§ **Exercise directions**
Only lines holding "udělat" are wanted; copy each of them from the records below.

§ **Task inputs**
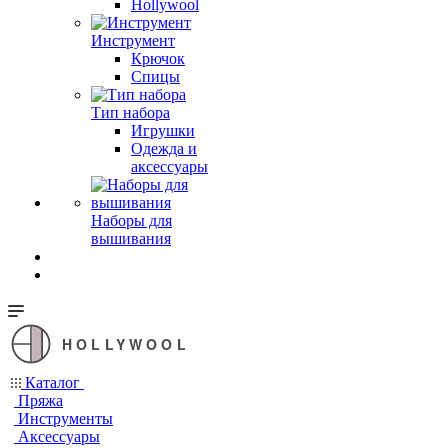
Hollywool
Инструмент
Крючок
Спицы
Тип набора
Игрушки
Одежда и
аксессуары
Наборы для
вышивания
HOLLYWOOL
Каталог
Пряжа
Инструменты
Аксессуары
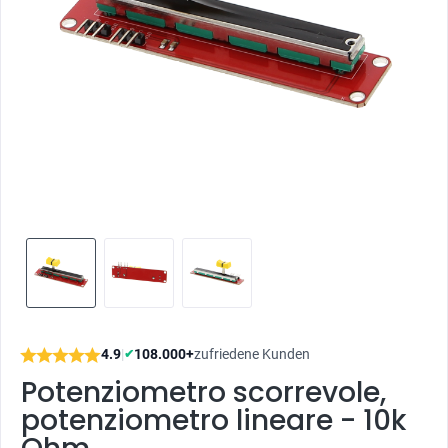
4.9
|
108.000+
zufriedene Kunden
✔
Potenziometro scorrevole,
potenziometro lineare - 10k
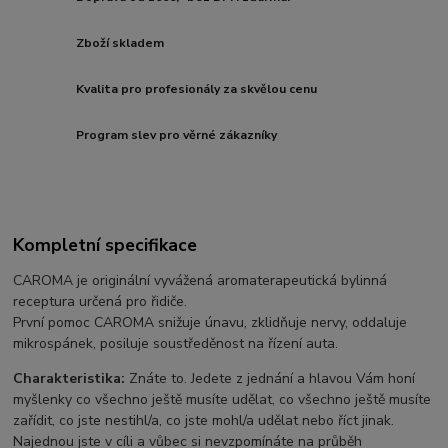
Zboží skladem
Kvalita pro profesionály za skvělou cenu
Program slev pro věrné zákazníky
Kompletní specifikace
CAROMA je originální vyvážená aromaterapeutická bylinná
receptura určená pro řidiče.
První pomoc CAROMA snižuje únavu, zklidňuje nervy, oddaluje
mikrospánek, posiluje soustředěnost na řízení auta.
Charakteristika:
Znáte to. Jedete z jednání a hlavou Vám honí
myšlenky co všechno ještě musíte udělat, co všechno ještě musíte
zařídit, co jste nestihl/a, co jste mohl/a udělat nebo říct jinak.
Najednou jste v cíli a vůbec si nevzpomínáte na průběh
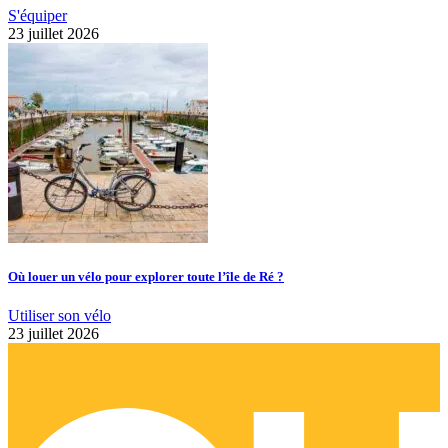
S'équiper
23 juillet 2026
Où louer un vélo pour explorer toute l’île de Ré ?
Utiliser son vélo
23 juillet 2026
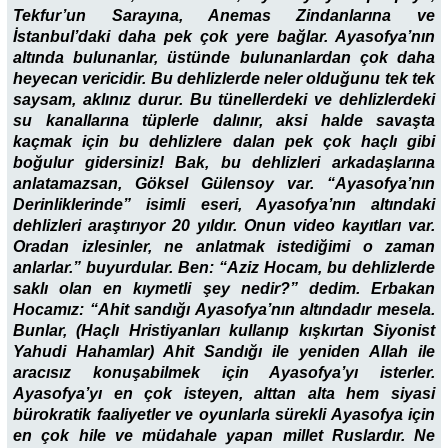
Tekfur’un Sarayına, Anemas Zindanlarına ve
İstanbul’daki daha pek çok yere bağlar. Ayasofya’nın
altında bulunanlar, üstünde bulunanlardan çok daha
heyecan vericidir. Bu dehlizlerde neler olduğunu tek tek
saysam, aklınız durur. Bu tünellerdeki ve dehlizlerdeki
su kanallarına tüplerle dalınır, aksi halde savaşta
kaçmak için bu dehlizlere dalan pek çok haçlı gibi
boğulur gidersiniz! Bak, bu dehlizleri arkadaşlarına
anlatamazsan, Göksel Gülensoy var. “Ayasofya’nın
Derinliklerinde” isimli eseri, Ayasofya’nın altındaki
dehlizleri araştırıyor 20 yıldır. Onun video kayıtları var.
Oradan izlesinler, ne anlatmak istediğimi o zaman
anlarlar.” buyurdular. Ben: “Aziz Hocam, bu dehlizlerde
saklı olan en kıymetli şey nedir?” dedim. Erbakan
Hocamız: “Ahit sandığı Ayasofya’nın altındadır mesela.
Bunlar, (Haçlı Hristiyanları kullanıp kışkırtan Siyonist
Yahudi Hahamlar) Ahit Sandığı ile yeniden Allah ile
aracısız konuşabilmek için Ayasofya’yı isterler.
Ayasofya’yı en çok isteyen, alttan alta hem siyasi
bürokratik faaliyetler ve oyunlarla sürekli Ayasofya için
en çok hile ve müdahale yapan millet Ruslardır. Ne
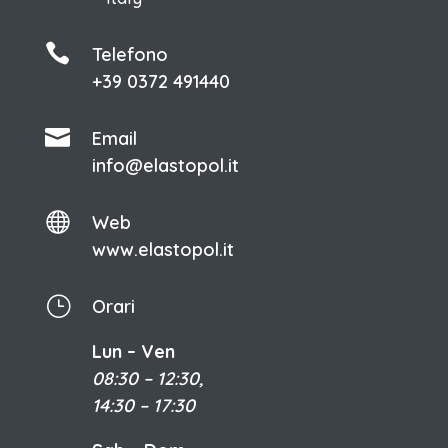

Telefono
+39 0372 491440

Email
info@elastopol.it

Web
www.elastopol.it
}
Orari
Lun – Ven
08:30 – 12:30,
14:30 – 17:30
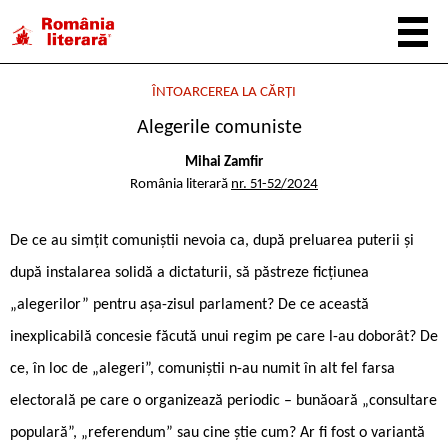
ÎNTOARCEREA LA CĂRȚI
Alegerile comuniste
Mihai Zamfir
România literară
nr. 51-52/2024
De ce au simțit comuniștii nevoia ca, după preluarea puterii și
după instalarea solidă a dictaturii, să păstreze ficțiunea
„alegerilor” pentru așa-zisul parlament? De ce această
inexplicabilă concesie făcută unui regim pe care l-au doborât? De
ce, în loc de „alegeri”, comuniștii n-au numit în alt fel farsa
electorală pe care o organizează periodic – bunăoară „consultare
populară”, „referendum” sau cine știe cum? Ar fi fost o variantă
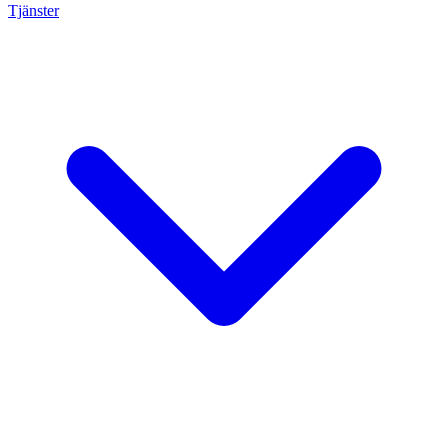
Tjänster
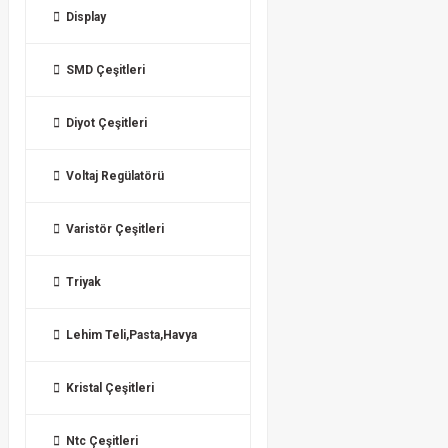
Display
SMD Çeşitleri
Diyot Çeşitleri
Voltaj Regülatörü
Varistör Çeşitleri
Triyak
Lehim Teli,Pasta,Havya
Kristal Çeşitleri
Ntc Çeşitleri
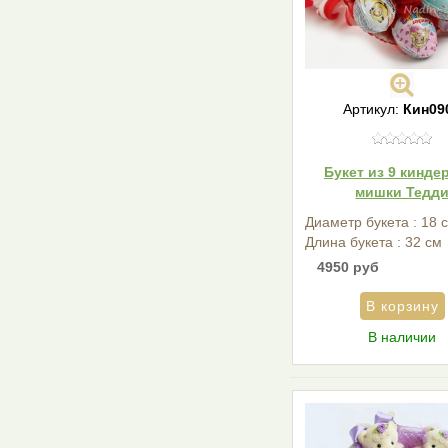
Артикул:
Кин09
Букет из 9 кинде
мишки Тедд
Диаметр букета : 18 
Длина букета : 32 см
4950 руб
В наличии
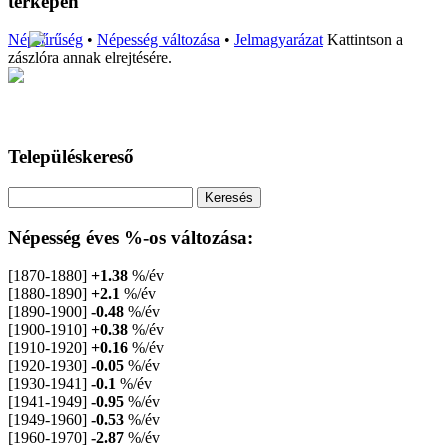
térképen
Népsűrűség
•
Népesség változása
•
Jelmagyarázat
Kattintson a
zászlóra annak elrejtésére.
Településkereső
Népesség éves %-os változása:
[1870-1880]
+1.38
%/év
[1880-1890]
+2.1
%/év
[1890-1900]
-0.48
%/év
[1900-1910]
+0.38
%/év
[1910-1920]
+0.16
%/év
[1920-1930]
-0.05
%/év
[1930-1941]
-0.1
%/év
[1941-1949]
-0.95
%/év
[1949-1960]
-0.53
%/év
[1960-1970]
-2.87
%/év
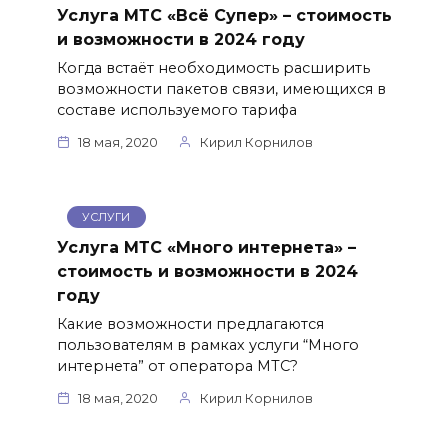
Услуга МТС «Всё Супер» – стоимость
и возможности в 2024 году
Когда встаёт необходимость расширить
возможности пакетов связи, имеющихся в
составе используемого тарифа
18 мая, 2020
Кирил Корнилов
УСЛУГИ
Услуга МТС «Много интернета» –
стоимость и возможности в 2024
году
Какие возможности предлагаются
пользователям в рамках услуги “Много
интернета” от оператора МТС?
18 мая, 2020
Кирил Корнилов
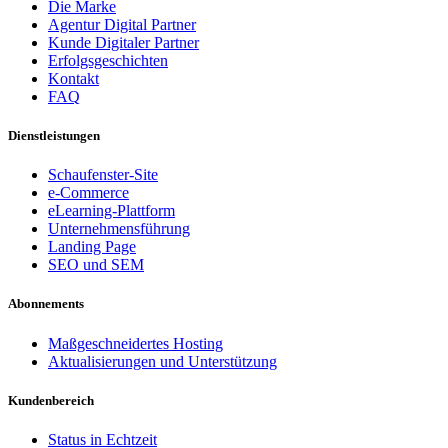
Die Marke
Agentur Digital Partner
Kunde Digitaler Partner
Erfolgsgeschichten
Kontakt
FAQ
Dienstleistungen
Schaufenster-Site
e-Commerce
eLearning-Plattform
Unternehmensführung
Landing Page
SEO und SEM
Abonnements
Maßgeschneidertes Hosting
Aktualisierungen und Unterstützung
Kundenbereich
Status in Echtzeit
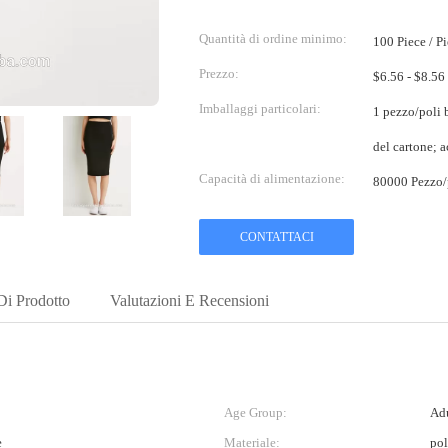
Quantità di ordine minimo:
100 Piece / P
Prezzo:
Imballaggi particolari:
1 pezzo/pol
del cartone; 
Capacità di alimentazione:
80000 Pezzo/
CONTATTACI
Di Prodotto
Valutazioni E Recensioni
Age Group:
Adu
e
Materiale:
pol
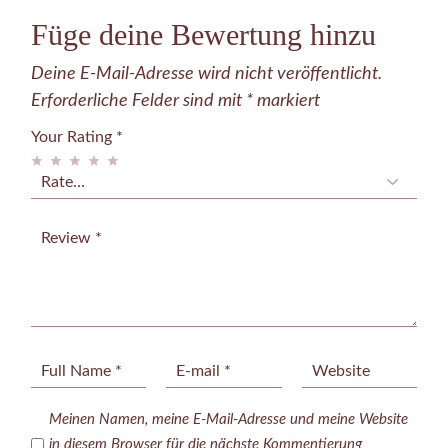
Füge deine Bewertung hinzu
Deine E-Mail-Adresse wird nicht veröffentlicht.
Erforderliche Felder sind mit
*
markiert
Your Rating
*
Meinen Namen, meine E-Mail-Adresse und meine Website
in diesem Browser für die nächste Kommentierung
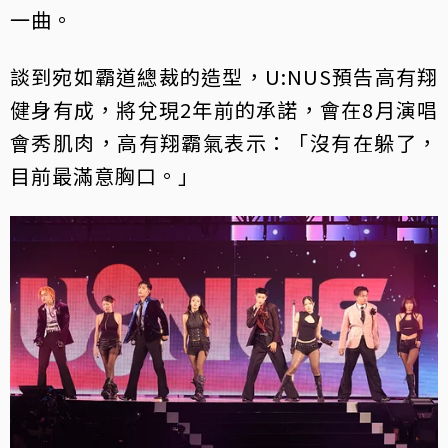
一曲。
談到宛如霸道總裁的造型，U:NUS預告高有翔
健身有成，將兌現2年前的承諾，會在8月演唱
會秀肌肉，高有翔霸氣表示：「沒有在躲了，
目前最滿意胸口。」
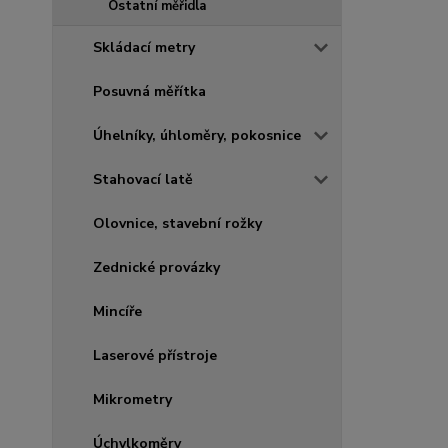
Ostatní měřidla
Skládací metry
Posuvná měřítka
Úhelníky, úhloměry, pokosnice
Stahovací latě
Olovnice, stavební rožky
Zednické provázky
Mincíře
Laserové přístroje
Mikrometry
Úchylkoměry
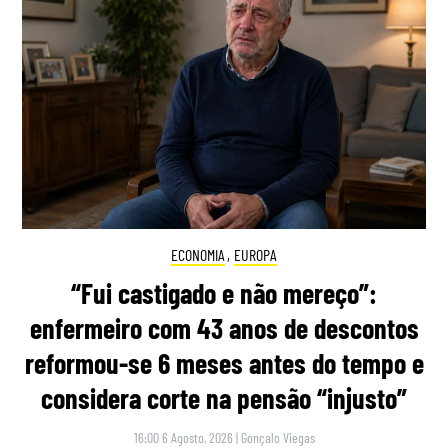
ECONOMIA
,
EUROPA
“Fui castigado e não mereço”:
enfermeiro com 43 anos de descontos
reformou-se 6 meses antes do tempo e
considera corte na pensão “injusto”
16:00 6 Agosto, 2026
|
Gonçalo Viegas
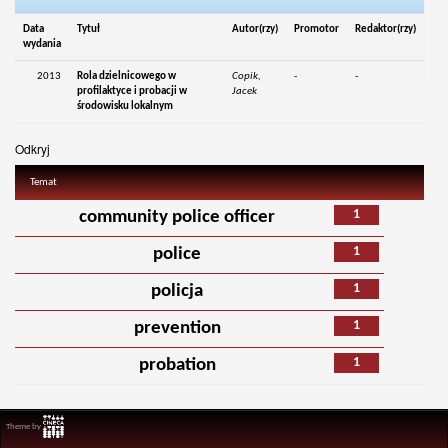
Data
Tytuł
Autor(rzy)
Promotor
Redaktor(rzy)
wydania
2013
Rola dzielnicowego w
Copik,
-
-
profilaktyce i probacji w
Jacek
środowisku lokalnym
Odkryj
Temat
1
community police officer
1
police
1
policja
1
prevention
1
probation
Theme by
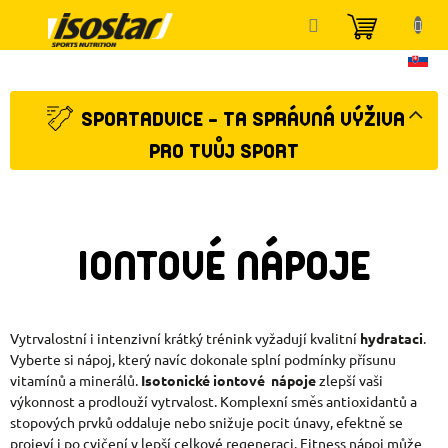
Přejít
NÁKUP
na
KOŠÍK
obsah
SPORTADVICE - TA SPRÁVNÁ VÝŽIVA
PRO TVŮJ SPORT
IONTOVÉ NÁPOJE
Vytrvalostní i intenzivní krátký trénink vyžadují kvalitní
hydrataci
.
Vyberte si nápoj, který navíc dokonale splní podmínky přísunu
vitamínů a minerálů.
Isotonické iontové nápoje
zlepší vaši
výkonnost a prodlouží vytrvalost. Komplexní směs antioxidantů a
stopových prvků oddaluje nebo snižuje pocit únavy, efektně se
projeví i po cvičení v lepší celkové regeneraci. Fitness nápoj může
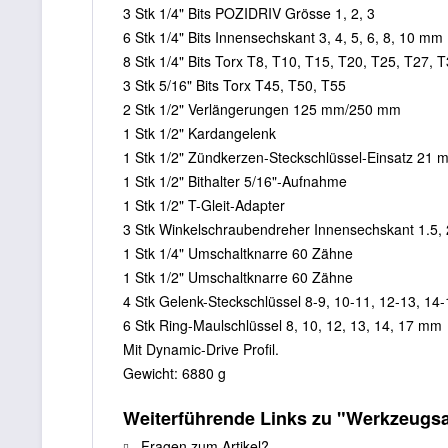
3 Stk 1/4" Bits POZIDRIV Grösse 1, 2, 3
6 Stk 1/4" Bits Innensechskant 3, 4, 5, 6, 8, 10 mm
8 Stk 1/4" Bits Torx T8, T10, T15, T20, T25, T27, 
3 Stk 5/16" Bits Torx T45, T50, T55
2 Stk 1/2" Verlängerungen 125 mm/250 mm
1 Stk 1/2" Kardangelenk
1 Stk 1/2" Zündkerzen-Steckschlüssel-Einsatz 21 
1 Stk 1/2" Bithalter 5/16"-Aufnahme
1 Stk 1/2" T-Gleit-Adapter
3 Stk Winkelschraubendreher Innensechskant 1.5,
1 Stk 1/4" Umschaltknarre 60 Zähne
1 Stk 1/2" Umschaltknarre 60 Zähne
4 Stk Gelenk-Steckschlüssel 8-9, 10-11, 12-13, 1
6 Stk Ring-Maulschlüssel 8, 10, 12, 13, 14, 17 mm
Mit Dynamic-Drive Profil.
Gewicht: 6880 g
Weiterführende Links zu "Werkzeugsa
Fragen zum Artikel?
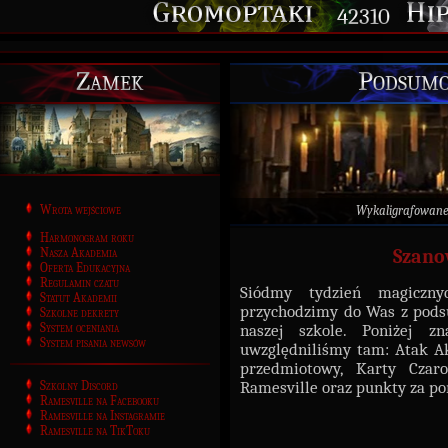
42310
Zamek
Podsumo
Wrota wejściowe
Wykaligrafowane
Harmonogram roku
Nasza Akademia
Szano
Oferta Edukacyjna
Regulamin czatu
Siódmy tydzień magiczny
Statut Akademii
przychodzimy do Was z pods
Szkolne dekrety
System oceniania
naszej szkole. Poniżej zn
System pisania newsów
uwzględniliśmy tam: Atak Ak
przedmiotowy, Karty Czar
Szkolny Discord
Ramesville oraz punkty za p
Ramesville na Facebooku
Ramesville na Instagramie
Ramesville na TikToku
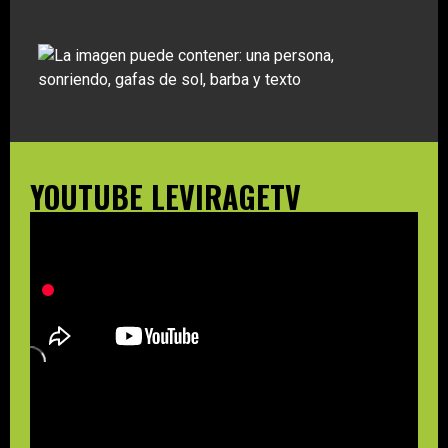
YOUTUBE LEVIRAGETV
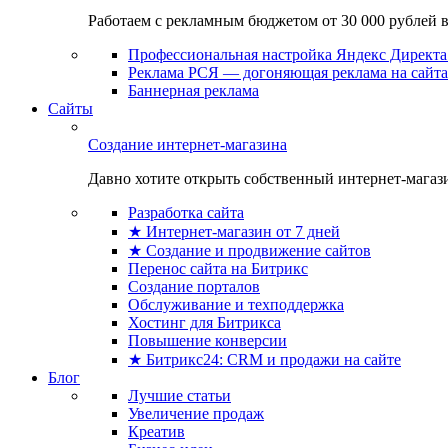
Работаем с рекламным бюджетом от 30 000 рублей в м
Профессиональная настройка Яндекс Директа 
Реклама РСЯ — догоняющая реклама на сайта
Баннерная реклама
Сайты
Создание интернет-магазина
Давно хотите открыть собственный интернет-магазин
Разработка сайта
★ Интернет-магазин от 7 дней
★ Создание и продвижение сайтов
Перенос сайта на Битрикс
Создание порталов
Обслуживание и техподдержка
Хостинг для Битрикса
Повышение конверсии
★ Битрикс24: CRM и продажи на сайте
Блог
Лучшие статьи
Увеличение продаж
Креатив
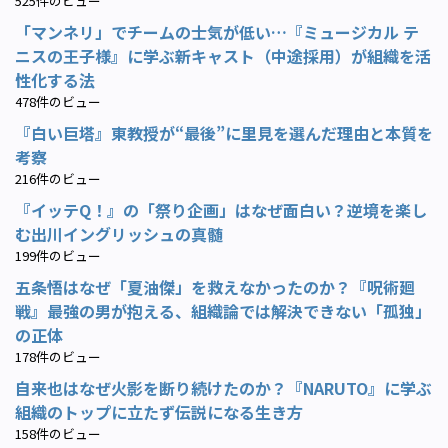
525件のビュー
「マンネリ」でチームの士気が低い…『ミュージカル テ
ニスの王子様』に学ぶ新キャスト（中途採用）が組織を活
性化する法
478件のビュー
『白い巨塔』東教授が“最後”に里見を選んだ理由と本質を
考察
216件のビュー
『イッテQ！』の「祭り企画」はなぜ面白い？逆境を楽し
む出川イングリッシュの真髄
199件のビュー
五条悟はなぜ「夏油傑」を救えなかったのか？『呪術廻
戦』最強の男が抱える、組織論では解決できない「孤独」
の正体
178件のビュー
自来也はなぜ火影を断り続けたのか？『NARUTO』に学ぶ
組織のトップに立たず伝説になる生き方
158件のビュー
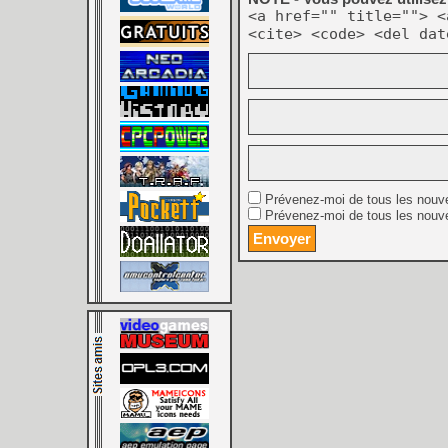
<a href="" title=""> <
<cite> <code> <del dat
Prévenez-moi de tous les nouv
Prévenez-moi de tous les nouve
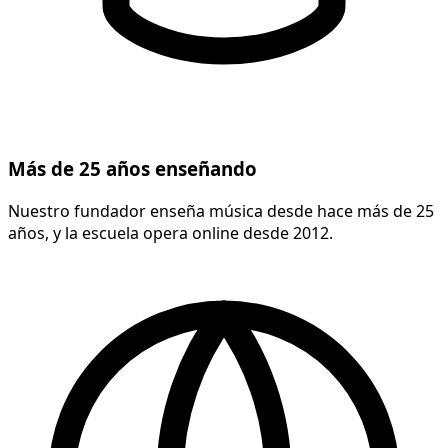
Más de 25 años enseñando
Nuestro fundador enseña música desde hace más de 25
años, y la escuela opera online desde 2012.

§ **Exercise output**
myšlenky co všechno ještě musíte udělat, co všechno ještě musíte
zařídit, co jste nestihl/a, co jste mohl/a udělat nebo říct jinak.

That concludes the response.